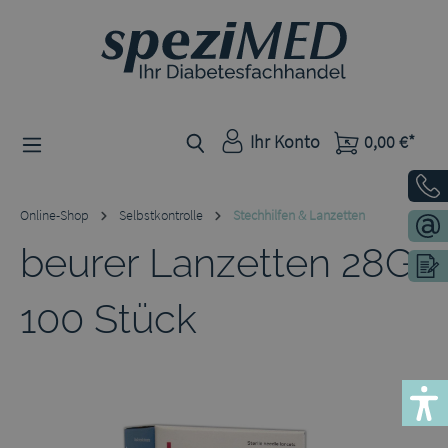
Zum Hauptinhalt springen
Ihr Konto
0,00 €*
Online-Shop
Selbstkontrolle
Stechhilfen & Lanzetten
beurer Lanzetten 28G
100 Stück
Bildergalerie überspringen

•••

#### Exercise goal
The records above must be repeated exactly, minus their pictures.

#### Exercise response
Zum Hauptinhalt springen
Ihr Konto
0,00 €*
Online-Shop
Selbstkontrolle
Stechhilfen & Lanzetten
beurer Lanzetten 28G
100 Stück
Bildergalerie überspringen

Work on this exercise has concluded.